PERBAN Nomor 35 Tahun 2024 | Peraturan Badan Nomor 35 Tahun 2024 tentang Perizinan dan Kelembagaan Dana Pensiun

Source PDF
100%
Pg. 1
Pg. 1
Current Text
(1) DPLK sebagaimana dimaksud dalam Pasal 5 ayat (2) hanya dapat menyelenggarakan PPIP. (2) Pendiri mengajukan permohonan pengesahan pembentukan DPLK kepada Otoritas Jasa Keuangan. (3) Permohonan sebagaimana dimaksud pada ayat (2) harus menggunakan formulir permohonan pengesahan pembentukan DPLK tercantum dalam Lampiran pada romawi II yang merupakan bagian tidak terpisahkan dari Peraturan Otoritas Jasa Keuangan ini, dengan melampirkan: a.
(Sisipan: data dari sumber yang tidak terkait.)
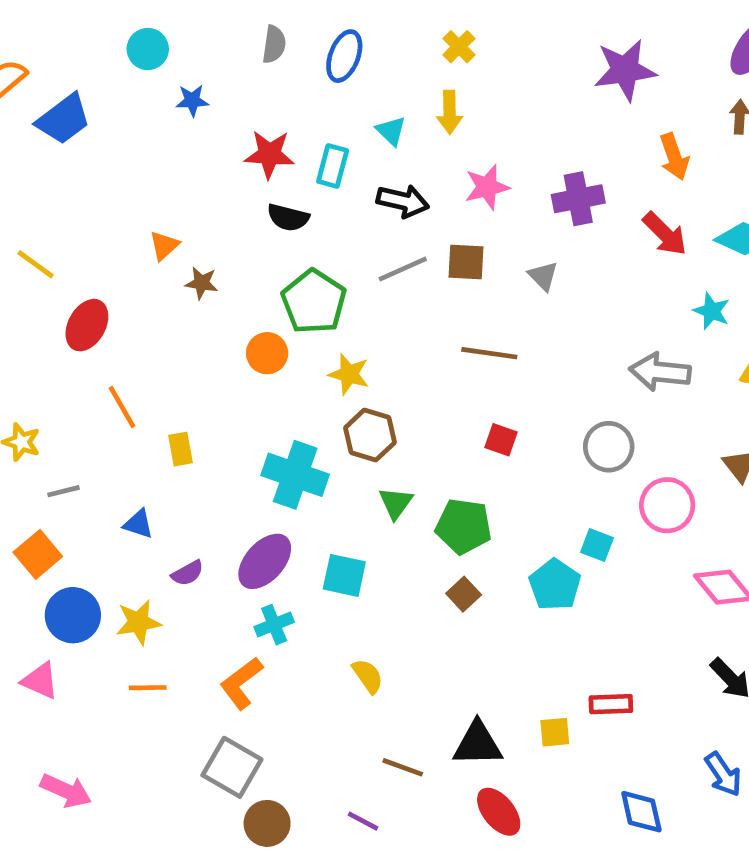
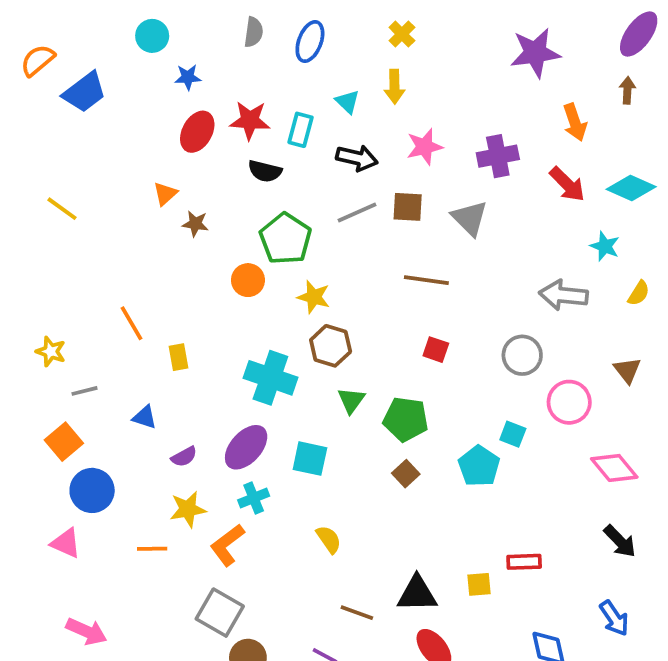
gray triangle: (543, 276) -> (470, 218), size x1.5
red ellipse: (87, 325) -> (197, 132), moved
yellow star: (138, 622) -> (188, 509), moved

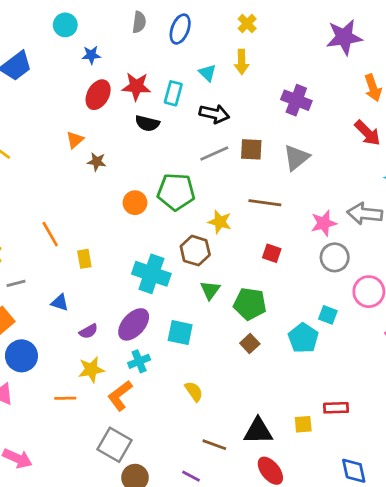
pink star: (425, 147) -> (324, 223), moved
purple cross: (498, 156) -> (296, 100), moved, turned 32
gray triangle: (470, 218) -> (296, 158), turned 36
green pentagon: (286, 239) -> (176, 192), moved, turned -30
yellow star: (314, 297) -> (220, 222), moved

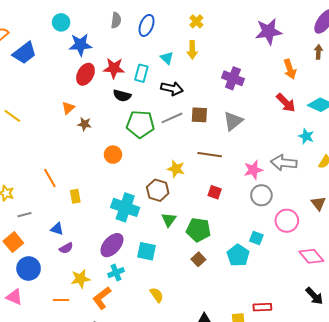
blue star: (91, 55) -> (80, 45), size x1.6
green pentagon: (176, 192) -> (140, 124), moved
purple semicircle: (88, 331) -> (66, 248), moved

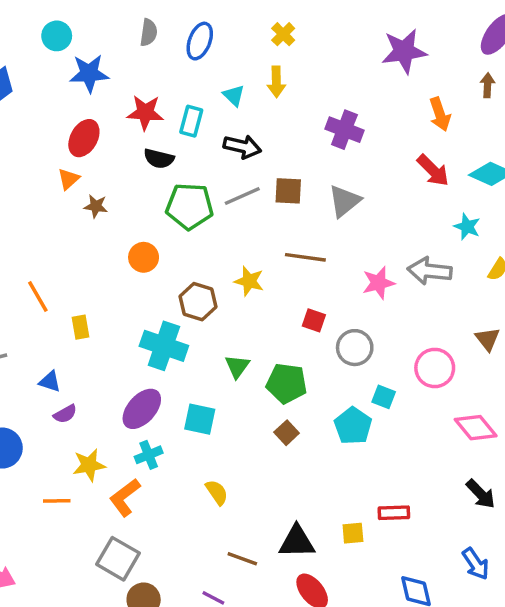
red ellipse: (85, 74) -> (84, 138), moved
brown hexagon: (158, 190) -> (198, 302), moved
gray circle: (261, 195) -> (355, 348), moved

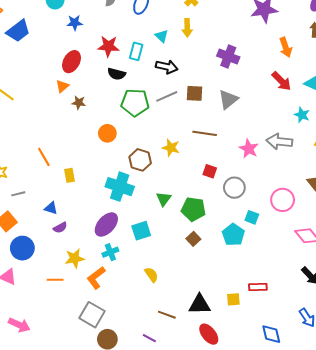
blue star: (89, 73) -> (75, 23), size x0.7
pink star: (379, 283) -> (249, 149), turned -30
cyan square: (200, 419) -> (141, 231), turned -30

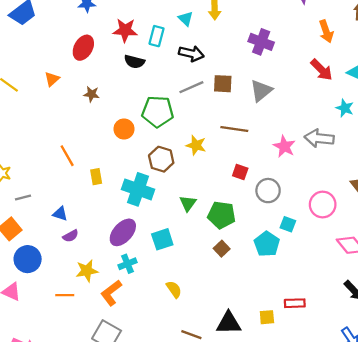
orange triangle: (62, 86) -> (52, 79), moved
green pentagon: (135, 103) -> (158, 112), moved
orange line: (44, 157) -> (67, 156), moved
yellow rectangle: (69, 175) -> (96, 177), moved

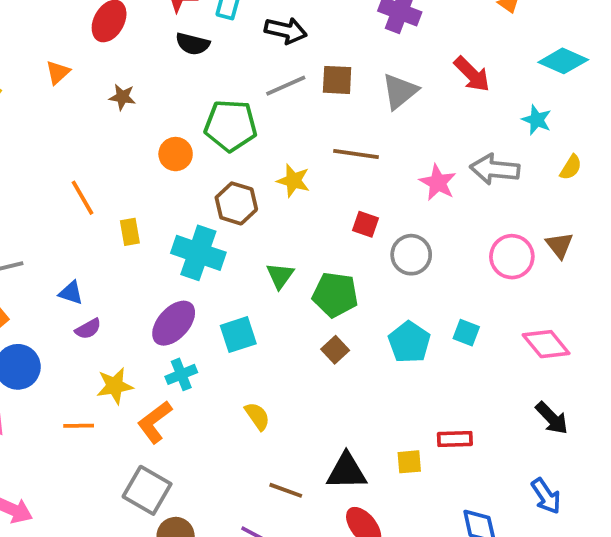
red arrow: (321, 70) -> (472, 74), moved
pink circle: (323, 205) -> (512, 257), moved
cyan square: (288, 224) -> (466, 333), moved

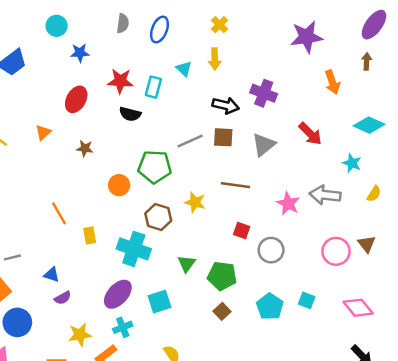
black arrow: (286, 30) -> (226, 105), moved

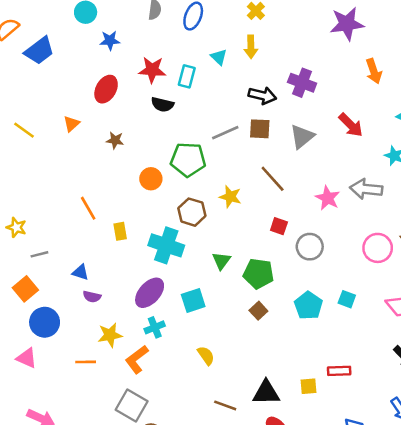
brown line: (235, 185) -> (273, 179), turned 40
purple semicircle: (63, 298) -> (92, 297), turned 42

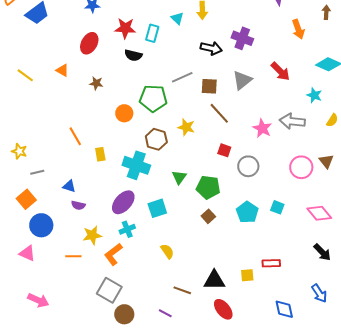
orange triangle: (71, 124) -> (62, 70), turned -48
brown square: (260, 129) -> (209, 86), moved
PDP; b. pernyataan tertulis Pendiri; c. surat penunjukan Pengurus, Dewan Pengawas, dan/atau Dewan Pengawas Syariah; d. struktur organisasi dan sumber daya manusia DPLK yang dilengkapi dengan uraian tugas; e. surat keputusan izin usaha Pendiri; f. laporan keuangan yang telah diaudit oleh akuntan publik 2 (dua) tahun berturut-turut sebelum pengajuan; g. kajian pendirian DPLK sebagaimana dimaksud dalam Pasal 7 ayat (1) huruf g; h. bukti kesiapan operasional untuk menyelenggarakan DPLK paling sedikit memuat: 1. program kerja DPLK; 2. formulir atau dokumen yang akan digunakan untuk kepesertaan DPLK; dan 3. pedoman pelaksanaan penerapan program anti pencucian uang, pencegahan pendanaan terorisme, dan pencegahan pendanaan proliferasi senjata pemusnah massal di sektor jasa keuangan bagi DPLK; i. rekomendasi tertulis dari pengawas Otoritas Jasa Keuangan; j. bukti kesiapan sistem DPLK; k. bukti pelunasan pembayaran biaya perizinan untuk pengesahan pembentukan DPLK; dan l. dokumen lain yang dibutuhkan sesuai dengan penyelenggaraan program dan/atau manfaat lain yang sedang diajukan. (4) Program kerja DPLK sebagaimana dimaksud pada ayat (3) huruf h angka 1 paling singkat disusun untuk periode jangka waktu 5 (lima) tahun pertama serta memuat: a. calon Peserta DPLK baik perseorangan maupun kelompok atau Pemberi Kerja yang akan ikut serta dalam Program Pensiun, dan langkah yang dilakukan untuk mewujudkannya; dan b. proyeksi biaya yang diperlukan oleh DPLK dan besarnya imbalan jasa yang akan diterima oleh Pendiri atas penyelenggaraan DPLK. (5) Permohonan pengesahan pembentukan DPLK sebagaimana dimaksud pada ayat (2) disampaikan bersamaan dengan permohonan penilaian kemampuan dan kepatutan bagi calon Pengurus, Dewan Pengawas, dan/atau Dewan Pengawas Syariah sesuai dengan Peraturan Otoritas Jasa Keuangan mengenai penilaian kemampuan dan kepatutan bagi pihak utama lembaga jasa keuangan.